01 November 2019

Back from the Dead (Halloween Hater)

Like a zombie from the crypt, this blog--dead or undead--has new life breathed back into it. It's part of my efforts to get back to writing more frequently. So how should I start it off? With a little personal narrative ramble, of course.


For the record, Halloween has never been my favorite holiday…even as a kid. I didn’t really get into jump scares or monsters. Truthfully, on the whole, the horror/slasher genre of lit and film bores me. Suspense, I like, but for me, horror involves no real fright—just frustration and consternation at how demented people invent such stories. The gross-out factor didn’t even make me gag (much). And yes, I tried haunted houses and corn mazes as a teen and as an adult, but they didn’t do anything for me either. Maybe I’m concerned that people actually enjoy these “scary” things. To me they aren’t scary, just lame.
Dressing up in a costume never did anything for me either. I simply don’t enjoy it much. Sure, I dressed up as the obligatory superhero or clown or vampire (I believe those were the only personas I donned for trick-or-treating or class parties.), but I didn’t really get into it. Too much work for so little return.
                The only payoff for me was the candy. And I only ransacked the neighborhood until I was ten. My parents had a rule that trick-or-treating was done after you turned twelve. I ended early, opting at age eleven to drag my younger siblings around, and by the time I hit twelve, I opted to stay home to answer the door and sugar-load the roaming hordes of diaper-sagging Supermen, pillowcase-toting Princess Leias, and demons nearing diabetic comas.
                My last year of candy retrieval we lived in military housing in Japan. I was a vampire (again): white Sunday shirt, dark Sunday slacks and shoes, a plastic bargain bin cape and false teeth that Mom had grabbed at the base exchange. No makeup. I have no clue what my brothers wore.
Dad escorted us around some familiar blocks, and I grew impatient.
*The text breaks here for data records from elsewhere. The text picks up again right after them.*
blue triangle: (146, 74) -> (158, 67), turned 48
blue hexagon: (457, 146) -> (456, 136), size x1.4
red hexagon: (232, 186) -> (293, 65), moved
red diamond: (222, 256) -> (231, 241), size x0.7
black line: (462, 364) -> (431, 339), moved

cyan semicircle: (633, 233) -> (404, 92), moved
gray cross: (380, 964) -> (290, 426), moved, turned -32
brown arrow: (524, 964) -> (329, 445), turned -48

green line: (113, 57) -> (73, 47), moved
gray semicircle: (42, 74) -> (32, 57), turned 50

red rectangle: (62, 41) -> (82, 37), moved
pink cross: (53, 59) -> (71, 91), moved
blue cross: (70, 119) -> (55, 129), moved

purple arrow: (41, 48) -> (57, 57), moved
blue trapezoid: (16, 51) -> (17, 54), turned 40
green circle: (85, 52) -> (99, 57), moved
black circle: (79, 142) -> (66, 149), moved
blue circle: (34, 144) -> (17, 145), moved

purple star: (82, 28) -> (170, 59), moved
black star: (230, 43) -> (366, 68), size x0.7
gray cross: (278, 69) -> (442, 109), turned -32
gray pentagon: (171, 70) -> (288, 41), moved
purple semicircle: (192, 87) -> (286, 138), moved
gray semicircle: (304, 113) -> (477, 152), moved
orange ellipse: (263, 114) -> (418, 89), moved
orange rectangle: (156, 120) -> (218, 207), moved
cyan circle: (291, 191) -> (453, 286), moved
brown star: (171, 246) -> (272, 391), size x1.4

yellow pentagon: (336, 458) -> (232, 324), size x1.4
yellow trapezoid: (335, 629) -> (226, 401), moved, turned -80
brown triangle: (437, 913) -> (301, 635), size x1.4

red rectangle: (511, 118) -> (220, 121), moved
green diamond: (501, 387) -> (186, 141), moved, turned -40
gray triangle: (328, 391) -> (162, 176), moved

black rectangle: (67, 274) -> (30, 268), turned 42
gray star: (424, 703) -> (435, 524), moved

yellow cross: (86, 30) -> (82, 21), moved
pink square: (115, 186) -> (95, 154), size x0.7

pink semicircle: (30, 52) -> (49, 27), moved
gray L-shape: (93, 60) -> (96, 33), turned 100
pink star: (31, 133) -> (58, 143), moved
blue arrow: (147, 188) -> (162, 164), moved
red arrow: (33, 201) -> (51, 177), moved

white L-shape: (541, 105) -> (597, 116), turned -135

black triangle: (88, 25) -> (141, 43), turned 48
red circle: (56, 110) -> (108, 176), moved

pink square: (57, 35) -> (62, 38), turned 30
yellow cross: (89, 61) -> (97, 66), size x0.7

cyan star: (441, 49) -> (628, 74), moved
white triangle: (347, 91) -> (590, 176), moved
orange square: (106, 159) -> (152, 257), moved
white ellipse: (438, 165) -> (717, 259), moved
My younger brothers lagging behind—Marc stopping to examine his haul after each house and David was just tired. We were coming near the end of the night (Trick-or-treating was only allowed on base from 1800-2000 hours.), and I still wanted more candy. As long as we were out, it needed to be worth my time, right?
The homes were all your standard, military four-plexes, and the blocks consisted of sets of two buildings facing each other with a parking spaces between them. Each set meant eight doors to knock. Eight treats. However, the two four-plexes we approached all looked dark. Dad wanted to move past them and head for home. I wanted candy. I was out here going through the motions, wasn’t I? Maybe David’s fussing wore on his patience, or maybe I was an impertinent little ten-year-old, but somehow I convinced Dad to let me try the darkened complex anyway. The three of them moved on, and I was allowed to continue by myself.
So I ventured to the first door alone.
Nothing.
I went to the next. Again, nothing.
The third, fourth, fifth, sixth, and seventh doors all remained shut.
At the eighth and final stop, frustration started creeping in, and I felt like an idiot for wasting my time with the darkened doors. Despite the blackened windows, my stubbornness knocked anyway. As I stood with my foot tapping, tapping at the concrete floor, I heard but silence, nothing more. Yet once again I started rapping, rapping at the darkened door, wanting candy, nothing more.
When I was about to admit defeat, the porch light flicked on burning my vampire eyes, and the door opened.
“Hey, kid.” A man in a ratty Chicago Bears T-shirt and sweats stood before me, beer in hand.
“Hey,” I responded.
“We haven’t had anyone come by tonight. Probably because the light was off, huh?”
I didn’t know what to say. Fortunately, he saved my caught-in-the-porchlight dumbfoundedness by turning, setting down his bottle, and picking up a large Tupperware bowl, hundreds of Tootsie Rolls heaped above the rim.
“So, uh, why don’t you just take the whole thing?” he proffered. “Then I can turn my light off and go to bed.”
Before I could speak, sweet, chewy goodness spilled out of the bowl, into my plastic pumpkin, and onto the ground.
Caught in a trance, I mumbled a thank you, and the door closed. The light went out. I scurried about, collecting as many more Tootsies that I could stuff into my pockets. Persistence paid off that night. But that was the end of the story—no more trick-or-treating for this kid.
I figured that my siblings would always bring home candy. And if I really wanted some cavities that badly, I could buy my own sugar. It always went on sale on November 1st anyway (as long as it wasn’t candy canes or Chocolate Santas). In high school I even sold Halloween surplus out of my locker for a while, which for me, was much more beneficial than sweating through makeup or a freezing in a cracking plastic suit while hiking from house to house.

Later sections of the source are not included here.